* Required action:
The answer must be every line of the records below that contains the word "weekday".

Top of Materials provided

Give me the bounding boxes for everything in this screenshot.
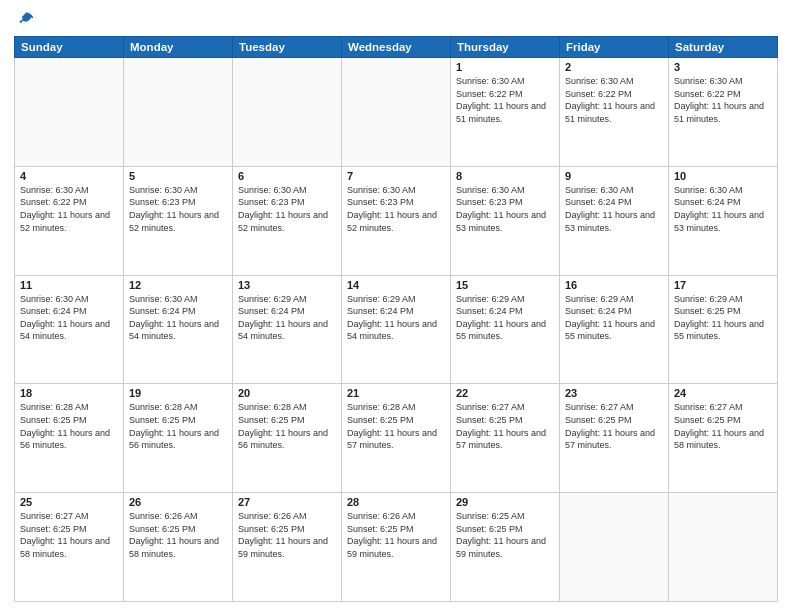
day-number: 9 — [565, 170, 663, 182]
calendar-body: 1Sunrise: 6:30 AMSunset: 6:22 PMDaylight… — [15, 58, 778, 602]
day-info: Sunrise: 6:30 AMSunset: 6:23 PMDaylight:… — [347, 184, 445, 234]
day-number: 24 — [674, 387, 772, 399]
day-info: Sunrise: 6:26 AMSunset: 6:25 PMDaylight:… — [238, 510, 336, 560]
day-number: 16 — [565, 279, 663, 291]
week-row-4: 18Sunrise: 6:28 AMSunset: 6:25 PMDayligh… — [15, 384, 778, 493]
day-number: 12 — [129, 279, 227, 291]
day-info: Sunrise: 6:27 AMSunset: 6:25 PMDaylight:… — [20, 510, 118, 560]
day-info: Sunrise: 6:30 AMSunset: 6:23 PMDaylight:… — [238, 184, 336, 234]
day-number: 8 — [456, 170, 554, 182]
day-number: 17 — [674, 279, 772, 291]
day-cell — [669, 493, 778, 602]
weekday-header-saturday: Saturday — [669, 37, 778, 58]
day-info: Sunrise: 6:30 AMSunset: 6:23 PMDaylight:… — [456, 184, 554, 234]
day-info: Sunrise: 6:29 AMSunset: 6:25 PMDaylight:… — [674, 293, 772, 343]
day-cell: 14Sunrise: 6:29 AMSunset: 6:24 PMDayligh… — [342, 275, 451, 384]
weekday-header-wednesday: Wednesday — [342, 37, 451, 58]
day-cell: 15Sunrise: 6:29 AMSunset: 6:24 PMDayligh… — [451, 275, 560, 384]
day-cell: 7Sunrise: 6:30 AMSunset: 6:23 PMDaylight… — [342, 166, 451, 275]
day-number: 15 — [456, 279, 554, 291]
day-number: 21 — [347, 387, 445, 399]
day-info: Sunrise: 6:29 AMSunset: 6:24 PMDaylight:… — [565, 293, 663, 343]
day-cell: 29Sunrise: 6:25 AMSunset: 6:25 PMDayligh… — [451, 493, 560, 602]
day-info: Sunrise: 6:30 AMSunset: 6:24 PMDaylight:… — [674, 184, 772, 234]
day-info: Sunrise: 6:30 AMSunset: 6:22 PMDaylight:… — [565, 75, 663, 125]
day-number: 5 — [129, 170, 227, 182]
page: SundayMondayTuesdayWednesdayThursdayFrid… — [0, 0, 792, 612]
weekday-header-row: SundayMondayTuesdayWednesdayThursdayFrid… — [15, 37, 778, 58]
day-cell: 25Sunrise: 6:27 AMSunset: 6:25 PMDayligh… — [15, 493, 124, 602]
day-cell: 27Sunrise: 6:26 AMSunset: 6:25 PMDayligh… — [233, 493, 342, 602]
day-info: Sunrise: 6:27 AMSunset: 6:25 PMDaylight:… — [565, 401, 663, 451]
day-number: 22 — [456, 387, 554, 399]
weekday-header-sunday: Sunday — [15, 37, 124, 58]
day-info: Sunrise: 6:26 AMSunset: 6:25 PMDaylight:… — [129, 510, 227, 560]
day-cell: 22Sunrise: 6:27 AMSunset: 6:25 PMDayligh… — [451, 384, 560, 493]
day-info: Sunrise: 6:30 AMSunset: 6:24 PMDaylight:… — [20, 293, 118, 343]
week-row-1: 1Sunrise: 6:30 AMSunset: 6:22 PMDaylight… — [15, 58, 778, 167]
day-info: Sunrise: 6:30 AMSunset: 6:22 PMDaylight:… — [456, 75, 554, 125]
day-number: 6 — [238, 170, 336, 182]
day-cell: 17Sunrise: 6:29 AMSunset: 6:25 PMDayligh… — [669, 275, 778, 384]
day-number: 10 — [674, 170, 772, 182]
day-cell: 4Sunrise: 6:30 AMSunset: 6:22 PMDaylight… — [15, 166, 124, 275]
day-info: Sunrise: 6:29 AMSunset: 6:24 PMDaylight:… — [347, 293, 445, 343]
day-cell: 1Sunrise: 6:30 AMSunset: 6:22 PMDaylight… — [451, 58, 560, 167]
day-cell — [233, 58, 342, 167]
week-row-5: 25Sunrise: 6:27 AMSunset: 6:25 PMDayligh… — [15, 493, 778, 602]
day-number: 4 — [20, 170, 118, 182]
day-number: 28 — [347, 496, 445, 508]
weekday-header-thursday: Thursday — [451, 37, 560, 58]
day-number: 7 — [347, 170, 445, 182]
day-cell — [342, 58, 451, 167]
day-cell: 9Sunrise: 6:30 AMSunset: 6:24 PMDaylight… — [560, 166, 669, 275]
day-number: 14 — [347, 279, 445, 291]
day-number: 27 — [238, 496, 336, 508]
day-cell: 3Sunrise: 6:30 AMSunset: 6:22 PMDaylight… — [669, 58, 778, 167]
day-info: Sunrise: 6:30 AMSunset: 6:23 PMDaylight:… — [129, 184, 227, 234]
weekday-header-tuesday: Tuesday — [233, 37, 342, 58]
day-number: 23 — [565, 387, 663, 399]
day-cell: 23Sunrise: 6:27 AMSunset: 6:25 PMDayligh… — [560, 384, 669, 493]
day-number: 3 — [674, 61, 772, 73]
day-info: Sunrise: 6:28 AMSunset: 6:25 PMDaylight:… — [238, 401, 336, 451]
day-info: Sunrise: 6:27 AMSunset: 6:25 PMDaylight:… — [674, 401, 772, 451]
day-info: Sunrise: 6:30 AMSunset: 6:24 PMDaylight:… — [565, 184, 663, 234]
day-info: Sunrise: 6:29 AMSunset: 6:24 PMDaylight:… — [238, 293, 336, 343]
day-cell: 28Sunrise: 6:26 AMSunset: 6:25 PMDayligh… — [342, 493, 451, 602]
day-cell — [15, 58, 124, 167]
day-number: 18 — [20, 387, 118, 399]
day-number: 26 — [129, 496, 227, 508]
day-cell — [560, 493, 669, 602]
day-number: 29 — [456, 496, 554, 508]
day-cell: 18Sunrise: 6:28 AMSunset: 6:25 PMDayligh… — [15, 384, 124, 493]
day-number: 20 — [238, 387, 336, 399]
day-number: 1 — [456, 61, 554, 73]
day-cell: 24Sunrise: 6:27 AMSunset: 6:25 PMDayligh… — [669, 384, 778, 493]
day-info: Sunrise: 6:28 AMSunset: 6:25 PMDaylight:… — [347, 401, 445, 451]
day-cell: 20Sunrise: 6:28 AMSunset: 6:25 PMDayligh… — [233, 384, 342, 493]
day-info: Sunrise: 6:30 AMSunset: 6:24 PMDaylight:… — [129, 293, 227, 343]
day-number: 2 — [565, 61, 663, 73]
day-info: Sunrise: 6:30 AMSunset: 6:22 PMDaylight:… — [20, 184, 118, 234]
weekday-header-friday: Friday — [560, 37, 669, 58]
week-row-2: 4Sunrise: 6:30 AMSunset: 6:22 PMDaylight… — [15, 166, 778, 275]
day-info: Sunrise: 6:28 AMSunset: 6:25 PMDaylight:… — [20, 401, 118, 451]
day-cell: 11Sunrise: 6:30 AMSunset: 6:24 PMDayligh… — [15, 275, 124, 384]
day-number: 25 — [20, 496, 118, 508]
day-info: Sunrise: 6:27 AMSunset: 6:25 PMDaylight:… — [456, 401, 554, 451]
day-cell: 5Sunrise: 6:30 AMSunset: 6:23 PMDaylight… — [124, 166, 233, 275]
day-cell: 12Sunrise: 6:30 AMSunset: 6:24 PMDayligh… — [124, 275, 233, 384]
day-cell: 16Sunrise: 6:29 AMSunset: 6:24 PMDayligh… — [560, 275, 669, 384]
calendar-table: SundayMondayTuesdayWednesdayThursdayFrid… — [14, 36, 778, 602]
day-number: 19 — [129, 387, 227, 399]
day-number: 11 — [20, 279, 118, 291]
day-cell: 13Sunrise: 6:29 AMSunset: 6:24 PMDayligh… — [233, 275, 342, 384]
header — [14, 10, 778, 30]
day-info: Sunrise: 6:29 AMSunset: 6:24 PMDaylight:… — [456, 293, 554, 343]
day-cell: 6Sunrise: 6:30 AMSunset: 6:23 PMDaylight… — [233, 166, 342, 275]
day-cell: 2Sunrise: 6:30 AMSunset: 6:22 PMDaylight… — [560, 58, 669, 167]
week-row-3: 11Sunrise: 6:30 AMSunset: 6:24 PMDayligh… — [15, 275, 778, 384]
day-info: Sunrise: 6:25 AMSunset: 6:25 PMDaylight:… — [456, 510, 554, 560]
weekday-header-monday: Monday — [124, 37, 233, 58]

Bottom of Materials provided

* Answer below:
weekday-header-saturday: Saturday — [669, 37, 778, 58]
weekday-header-wednesday: Wednesday — [342, 37, 451, 58]
weekday-header-row: SundayMondayTuesdayWednesdayThursdayFrid… — [15, 37, 778, 58]
weekday-header-sunday: Sunday — [15, 37, 124, 58]
weekday-header-thursday: Thursday — [451, 37, 560, 58]
weekday-header-tuesday: Tuesday — [233, 37, 342, 58]
weekday-header-friday: Friday — [560, 37, 669, 58]
weekday-header-monday: Monday — [124, 37, 233, 58]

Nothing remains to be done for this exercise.